Иосиф Опатошу (1886–1954) — один из ярчайших авторов еврейской прозы XX века. Языком его творчества был идиш, но его произведения неоднократно издавались в переводах на иврит, русский и ряд западноевропейских языков. Он родился в лесном имении неподалеку от местечка Млава в Царстве Польском, которое было частью Российской империи, и был назван Йосефом-Меиром. Отец будущего писателя был лесоторговцем, сторонником просветительского еврейского движения Хаскала, происходившим из родовитой хасидской семьи Опатовских (Опатошу — псевдоним, образованный от настоящей фамилии писателя), возводившей свою родословную к жившему в XVI веке рабби Йеуде бен Меиру Ханелесу, известному комментатору Торы. Йосеф-Меир получил традиционное еврейское образование, включавшее в себя углубленное изучение Танаха, Талмуда и древнееврейского языка, а также светское образование на русском и польском языках.

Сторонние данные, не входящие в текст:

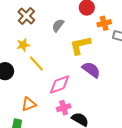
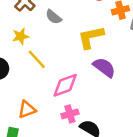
gray semicircle: (58, 25) -> (54, 17), moved, turned -88

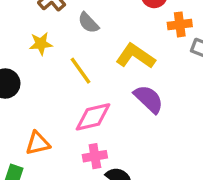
yellow L-shape: (91, 37) -> (135, 56), turned 40
yellow line: (37, 59) -> (80, 71), moved

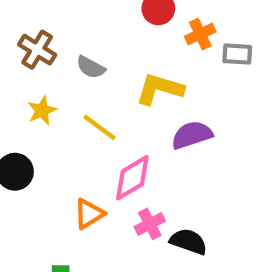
purple semicircle: (149, 99) -> (192, 135), turned -44
orange triangle: (38, 143) -> (89, 214), moved

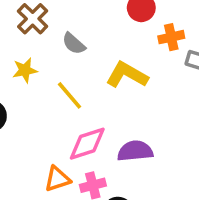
purple semicircle: (192, 135) -> (135, 151), moved
orange triangle: (89, 214) -> (57, 179), moved

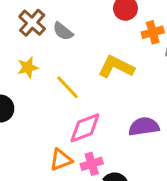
gray semicircle: (74, 44) -> (63, 31), moved
purple semicircle: (135, 151) -> (144, 127), moved

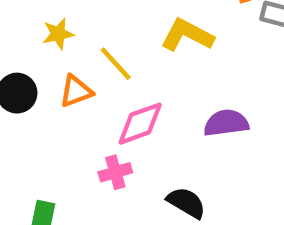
orange triangle: (61, 160) -> (76, 91), moved
pink cross: (92, 164) -> (115, 172), moved

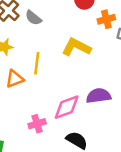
yellow line: (116, 64) -> (37, 63), turned 50
pink diamond: (140, 124) -> (67, 107), moved

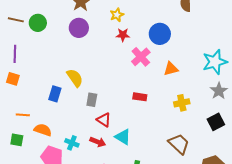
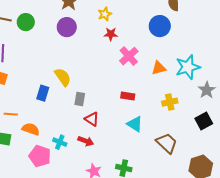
blue circle: (160, 34) -> (160, 26), moved
cyan star: (215, 62) -> (188, 67), moved
cyan triangle: (123, 137) -> (135, 124), moved

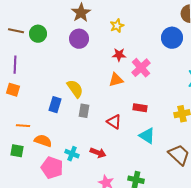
red star: (111, 34) -> (119, 55), moved
orange triangle: (159, 68) -> (116, 80), moved
gray rectangle: (80, 99) -> (84, 111), moved
red triangle: (92, 119) -> (114, 122), moved

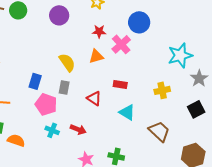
blue circle: (172, 38) -> (139, 22), moved
yellow semicircle: (75, 89) -> (67, 62), moved
orange semicircle: (43, 141) -> (16, 140), moved
pink pentagon: (52, 168) -> (46, 104), moved

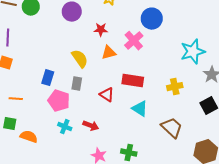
red star: (99, 31) -> (101, 30), moved
red rectangle: (120, 84) -> (133, 81), size x1.5

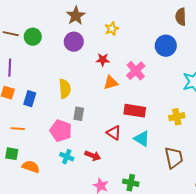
blue circle: (152, 19) -> (166, 46), moved
yellow semicircle: (80, 59) -> (65, 89), moved, turned 30
blue rectangle: (48, 78) -> (30, 99), moved
red triangle: (107, 95) -> (114, 133), moved
brown trapezoid: (172, 128) -> (174, 158), turned 35

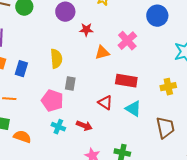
red star: (103, 60) -> (86, 30), moved

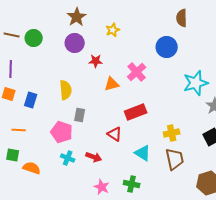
red rectangle: (126, 81) -> (136, 112), turned -30
yellow cross: (168, 87) -> (172, 133), moved
cyan triangle: (133, 109) -> (143, 153), moved

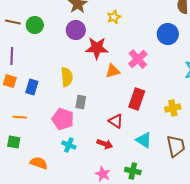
red star: (96, 61) -> (97, 48), size x1.6
red rectangle: (136, 112) -> (137, 99), turned -50
yellow cross: (172, 133) -> (173, 108), moved
red arrow: (94, 157) -> (105, 144), moved
orange semicircle: (32, 168) -> (39, 163), moved

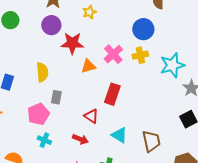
yellow cross: (173, 108) -> (140, 55), moved
pink pentagon: (63, 119) -> (38, 114), turned 30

Первые шаги в литературе Иосиф Опатошу сделал в 1906 году, показав свои рассказы признанному классику еврейской литературы Ицхаку-Лейбушу Перецу (1852–1915), уделявшему много внимания начинающим авторам. И.-Л. Перец был убежденным сторонником и идеологом идишизма, хотя сам он создавал свои произведения как на идише, так и на иврите. Возможно, именно под его влиянием Опатошу избрал в качестве языка своего творчества идиш и оставался верен этому языку до конца жизни. В 1907 году Опатошу эмигрировал в США. Это событие оказало коренное влияние на все его последующее творчество. В юности, попав в Америку и испытав на себе перипетии эмигрантской жизни, Иосиф Опатошу стал, пожалуй, самым американским из всех еврейских прозаиков, поселившихся в США.

В самом начале своего творческого пути он примкнул к возникшей на американской почве символистской еврейской литературной группе «Ди юнге» («Молодые»). В 1910 году на страницах альманаха «Литератур», редактировавшегося Довидом Игнатовым, появилась первая литературная публикация Опатошу — повесть «Аф енер зайт брик» («По ту сторону моста»). Жизнь еврейских эмигрантов в США стала одной из главных тем в его творчестве. Признание пришло к нему после публикации рассказа «Морис ун зайн зун Филипп» («Морис и его сын Филипп») в 1913 году. Отойдя от символизма «Ди юнге», Опатошу идет в своих последующих произведениях по пути психологической почвенности и даже натурализма, которые отчетливо прослеживаются в сборнике его рассказов «Фун нью-йоркер гетто» («Из нью-йоркского гетто»), вышедшем в свет в 1914 году, а также и в последующих книгах, посвященных жизни еврейских эмигрантов в США, — сборнике новелл «Унтер-велт» («Преступный мир», 1918), романе «Лерер» («Учитель», 1919) и особенно в сборнике рассказов «Расе, линчерай ун андере дерцейлунген» («Раса, линчевание и другие рассказы», 1923).